[Transcribed page contents]
• • • • •
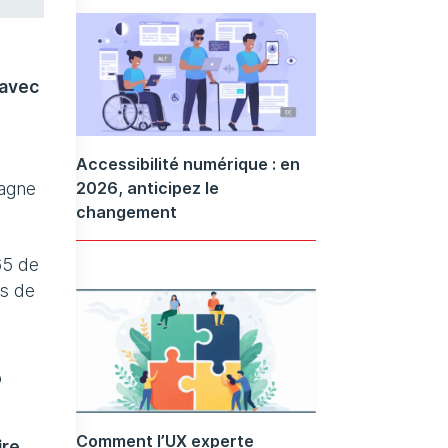
 avec
Accessibilité numérique : en
2026, anticipez le
pagne
changement
65 de
es de
?
Comment l’UX experte
ire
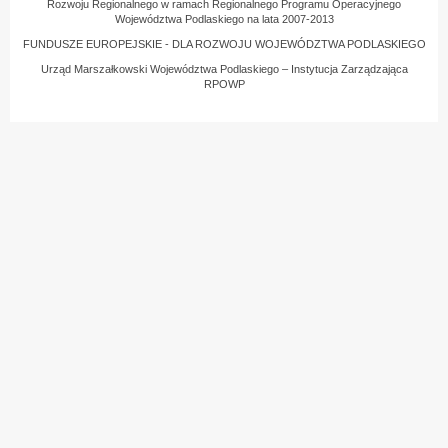
Rozwoju Regionalnego w ramach Regionalnego Programu Operacyjnego
Województwa Podlaskiego na lata 2007-2013
FUNDUSZE EUROPEJSKIE - DLA ROZWOJU WOJEWÓDZTWA PODLASKIEGO
Urząd Marszałkowski Województwa Podlaskiego – Instytucja Zarządzająca
RPOWP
• • • • •
**Activity**
Would you return all of the data above word for word, omitting every picture?

**Answer for the task**
 avec
Accessibilité numérique : en
2026, anticipez le
pagne
changement
65 de
es de
?
Comment l’UX experte
ire
Rozwoju Regionalnego w ramach Regionalnego Programu Operacyjnego
Województwa Podlaskiego na lata 2007-2013
FUNDUSZE EUROPEJSKIE - DLA ROZWOJU WOJEWÓDZTWA PODLASKIEGO
Urząd Marszałkowski Województwa Podlaskiego – Instytucja Zarządzająca
RPOWP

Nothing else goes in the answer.